There is fear that another devaluation will occur with Europe's adoption of the Euro currency. In the past few
years, logging had skyrocketed as European and Asian timber firms (facing restrictions in their homelands from
years of overharvesting) have moved into the region. Between 1990 and 1997, the volume of timber exported annually
from countries of the Congo basin has increased ten-told to two million cubic meters. Though Asians only entered
the African timber market in 1995, already the greatest demand for African wood comes from the Far East. For example,
85% of timber production in Gabon now goes to Asia. During 1996 alone, Asian timber firms gained control of 10-12.5
million acres (4-5 million ha) of rainforest in Central Africa. The Asian financial crisis of 1997-98 had a major
impact on timber production and log prices in Central Africa. Logging roads are opening vast areas of forest to
colonists and poachers. Numerous infrastructure projects have been initiated by foreign companies. One major French
aid agency that works in the region boldly states that its development projects only finance infrastructure necessary
to French timber interests. The new government of the Democratic Republic of Congo (Zaire) is working on several
large infrastructure contracts with South Africa to open up the forests for mineral and timber development. Currently
no FSC certified timber comes out of Africa.
The inflow of foreign firms do not necessarily bring benefits to peasants and colonists. Though in many areas these
industries provide the only form of work for these people, pay is menial and jobs are temporary. After the extraction
firm has exhausted the forest of its resources, it moves on leaving a community dependent on the firm for employment.
Settlers then may burn surrounding forest lands, now degraded, for short-term, subsistence agriculture. In addition,
most timber leaves the country as raw logs since export laws, like environmental regulations, are poorly enforced.

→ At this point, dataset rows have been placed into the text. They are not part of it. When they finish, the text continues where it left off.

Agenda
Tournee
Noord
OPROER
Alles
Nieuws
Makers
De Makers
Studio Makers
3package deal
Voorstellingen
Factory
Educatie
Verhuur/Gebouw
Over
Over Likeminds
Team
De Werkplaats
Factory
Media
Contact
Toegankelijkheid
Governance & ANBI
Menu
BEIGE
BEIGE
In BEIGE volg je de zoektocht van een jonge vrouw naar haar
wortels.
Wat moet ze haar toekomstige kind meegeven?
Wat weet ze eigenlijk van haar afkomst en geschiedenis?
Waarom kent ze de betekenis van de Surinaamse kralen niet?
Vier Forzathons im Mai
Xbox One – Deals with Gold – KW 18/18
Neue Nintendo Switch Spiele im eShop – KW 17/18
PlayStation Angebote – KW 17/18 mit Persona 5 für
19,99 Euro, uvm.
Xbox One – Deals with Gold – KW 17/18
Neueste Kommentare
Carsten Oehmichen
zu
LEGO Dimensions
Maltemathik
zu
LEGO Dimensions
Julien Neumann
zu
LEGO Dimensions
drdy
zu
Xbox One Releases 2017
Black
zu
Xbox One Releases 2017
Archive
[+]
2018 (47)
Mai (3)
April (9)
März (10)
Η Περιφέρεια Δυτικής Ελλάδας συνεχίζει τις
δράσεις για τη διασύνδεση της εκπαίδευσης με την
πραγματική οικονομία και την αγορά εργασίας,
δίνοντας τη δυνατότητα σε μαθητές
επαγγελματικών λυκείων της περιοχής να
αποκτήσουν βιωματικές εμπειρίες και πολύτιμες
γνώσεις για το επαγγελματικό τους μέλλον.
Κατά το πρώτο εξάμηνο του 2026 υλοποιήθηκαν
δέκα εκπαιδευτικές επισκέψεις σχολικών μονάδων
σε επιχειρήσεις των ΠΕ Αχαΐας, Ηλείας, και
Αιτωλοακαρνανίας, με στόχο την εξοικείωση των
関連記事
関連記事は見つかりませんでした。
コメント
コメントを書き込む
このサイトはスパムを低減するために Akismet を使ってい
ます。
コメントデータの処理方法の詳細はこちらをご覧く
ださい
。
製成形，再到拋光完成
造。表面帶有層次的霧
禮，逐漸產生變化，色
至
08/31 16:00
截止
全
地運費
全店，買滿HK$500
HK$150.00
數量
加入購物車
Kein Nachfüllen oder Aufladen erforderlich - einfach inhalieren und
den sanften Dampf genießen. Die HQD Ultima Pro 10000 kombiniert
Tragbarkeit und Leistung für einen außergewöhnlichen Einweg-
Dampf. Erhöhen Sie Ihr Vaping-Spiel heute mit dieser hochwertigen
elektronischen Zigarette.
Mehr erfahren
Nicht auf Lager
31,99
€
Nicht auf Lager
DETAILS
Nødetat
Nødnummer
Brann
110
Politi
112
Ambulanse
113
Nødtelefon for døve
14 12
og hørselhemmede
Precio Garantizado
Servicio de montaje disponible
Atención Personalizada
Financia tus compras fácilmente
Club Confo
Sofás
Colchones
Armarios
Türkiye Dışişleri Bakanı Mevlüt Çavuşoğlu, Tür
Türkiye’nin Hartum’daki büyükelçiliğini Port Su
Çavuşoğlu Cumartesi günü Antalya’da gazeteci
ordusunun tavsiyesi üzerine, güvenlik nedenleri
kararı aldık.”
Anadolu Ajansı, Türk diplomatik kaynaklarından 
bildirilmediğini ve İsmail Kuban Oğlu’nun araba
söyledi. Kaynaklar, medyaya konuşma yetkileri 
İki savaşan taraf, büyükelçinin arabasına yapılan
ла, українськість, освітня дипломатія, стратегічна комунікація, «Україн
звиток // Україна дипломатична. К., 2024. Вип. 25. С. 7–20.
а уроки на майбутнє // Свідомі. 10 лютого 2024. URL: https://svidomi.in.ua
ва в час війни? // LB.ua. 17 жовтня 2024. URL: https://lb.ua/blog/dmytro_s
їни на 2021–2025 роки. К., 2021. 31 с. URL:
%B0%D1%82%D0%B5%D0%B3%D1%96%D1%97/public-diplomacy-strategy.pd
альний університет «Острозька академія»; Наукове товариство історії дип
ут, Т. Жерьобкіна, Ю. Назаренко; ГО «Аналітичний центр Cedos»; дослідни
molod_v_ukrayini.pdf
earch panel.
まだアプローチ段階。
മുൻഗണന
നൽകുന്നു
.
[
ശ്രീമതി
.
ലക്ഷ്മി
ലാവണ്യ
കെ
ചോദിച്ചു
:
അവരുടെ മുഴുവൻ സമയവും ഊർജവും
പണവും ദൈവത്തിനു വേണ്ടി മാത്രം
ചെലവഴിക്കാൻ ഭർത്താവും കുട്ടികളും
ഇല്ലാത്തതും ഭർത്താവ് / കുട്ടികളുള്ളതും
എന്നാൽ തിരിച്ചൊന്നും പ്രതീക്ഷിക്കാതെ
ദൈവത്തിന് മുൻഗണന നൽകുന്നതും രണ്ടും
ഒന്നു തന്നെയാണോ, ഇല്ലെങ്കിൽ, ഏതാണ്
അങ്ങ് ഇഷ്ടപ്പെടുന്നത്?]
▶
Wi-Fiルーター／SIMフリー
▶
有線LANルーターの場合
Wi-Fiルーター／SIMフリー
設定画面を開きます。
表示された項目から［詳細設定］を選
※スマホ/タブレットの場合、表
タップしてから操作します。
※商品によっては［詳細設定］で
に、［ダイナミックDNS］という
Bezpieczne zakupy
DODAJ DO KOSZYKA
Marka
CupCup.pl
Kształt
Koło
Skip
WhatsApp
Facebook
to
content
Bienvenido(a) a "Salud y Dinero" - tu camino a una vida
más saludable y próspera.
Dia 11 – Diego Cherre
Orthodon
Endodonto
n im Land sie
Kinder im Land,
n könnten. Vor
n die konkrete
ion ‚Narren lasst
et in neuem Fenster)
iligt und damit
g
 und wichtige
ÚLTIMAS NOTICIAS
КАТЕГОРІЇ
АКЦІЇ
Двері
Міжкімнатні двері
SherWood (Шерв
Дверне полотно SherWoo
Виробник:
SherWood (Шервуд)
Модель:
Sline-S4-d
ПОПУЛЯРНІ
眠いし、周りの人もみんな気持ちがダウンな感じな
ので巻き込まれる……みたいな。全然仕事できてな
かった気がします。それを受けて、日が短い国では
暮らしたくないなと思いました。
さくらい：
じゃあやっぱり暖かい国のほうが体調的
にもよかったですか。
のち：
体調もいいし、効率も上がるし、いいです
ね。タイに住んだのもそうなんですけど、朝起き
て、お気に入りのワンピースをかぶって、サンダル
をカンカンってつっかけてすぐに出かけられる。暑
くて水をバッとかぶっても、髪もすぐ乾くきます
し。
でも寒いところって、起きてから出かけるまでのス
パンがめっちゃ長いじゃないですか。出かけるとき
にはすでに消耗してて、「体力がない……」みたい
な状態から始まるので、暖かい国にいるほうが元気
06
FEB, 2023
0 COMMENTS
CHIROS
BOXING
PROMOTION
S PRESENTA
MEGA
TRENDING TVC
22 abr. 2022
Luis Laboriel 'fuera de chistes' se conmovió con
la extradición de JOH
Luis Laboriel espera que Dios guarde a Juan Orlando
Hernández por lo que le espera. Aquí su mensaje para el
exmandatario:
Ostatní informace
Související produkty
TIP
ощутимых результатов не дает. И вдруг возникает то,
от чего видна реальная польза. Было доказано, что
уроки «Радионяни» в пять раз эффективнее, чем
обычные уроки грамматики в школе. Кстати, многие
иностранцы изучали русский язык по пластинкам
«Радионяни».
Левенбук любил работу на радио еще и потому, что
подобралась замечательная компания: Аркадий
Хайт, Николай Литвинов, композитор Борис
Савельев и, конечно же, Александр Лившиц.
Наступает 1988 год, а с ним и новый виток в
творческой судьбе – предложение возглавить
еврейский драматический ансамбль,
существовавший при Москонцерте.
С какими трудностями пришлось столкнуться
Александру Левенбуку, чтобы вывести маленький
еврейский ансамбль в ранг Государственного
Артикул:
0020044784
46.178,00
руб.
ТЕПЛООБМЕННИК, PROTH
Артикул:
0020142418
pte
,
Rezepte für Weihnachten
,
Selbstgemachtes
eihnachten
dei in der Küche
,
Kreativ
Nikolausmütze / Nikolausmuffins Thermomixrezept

Thus, the country does not maximize its potential benefits that could be derived from timber processing and the
export of value-added goods like furniture. Finally, small economic circles of the economic elite share the vast
majority of benefits from logging, oil, and mining, and virtually no benefits are returned to the people who are
impacted the most by development projects. Corruption is a major problem in many of these countries: Nigeria and
Cameroon were recently rated among the most corrupt in the world. Post colonial kleptocratic governments "produced
by strong-man rule have proved uniformly inept, with a partial exception for pillage . . . [Most] foreign aid ends
up in numbered accounts abroad" (Landes 1998).
Tropical Deforestation in Africa, 1990-2000
[Source: Food and Agriculture Organization of the U.N.: The State of the World's Forests 2003]
Nevertheless there is hope for Africa's remaining rainforests. The Asian economic slow-down has provided precious
time for African nations to reexamine their forestry policies. Numerous innovative schemes to incorporate local
peoples into the sustainable management of rainforests have been devised by various government agencies, NGOs,
conservation organizations, and private industries. These community management programs show potential, by thus
far only represent a miniscule fraction of forest land. Recently several organizations including the UN have put
pressure on African governments to abandon tax incentives for practices that encourage deforestation, but provide
virtually no return to most African people. In addition, the region, with its biodiversity and varied landscapes,
has excellent potential for ecotourism, though it is stymied by poor infrastructure and concerns over political
stability, health, and safety. Finally, the region's biological wealth offers tremendous potential for bioprospecting
for potentially useful drugs, food products, and other NWFPs.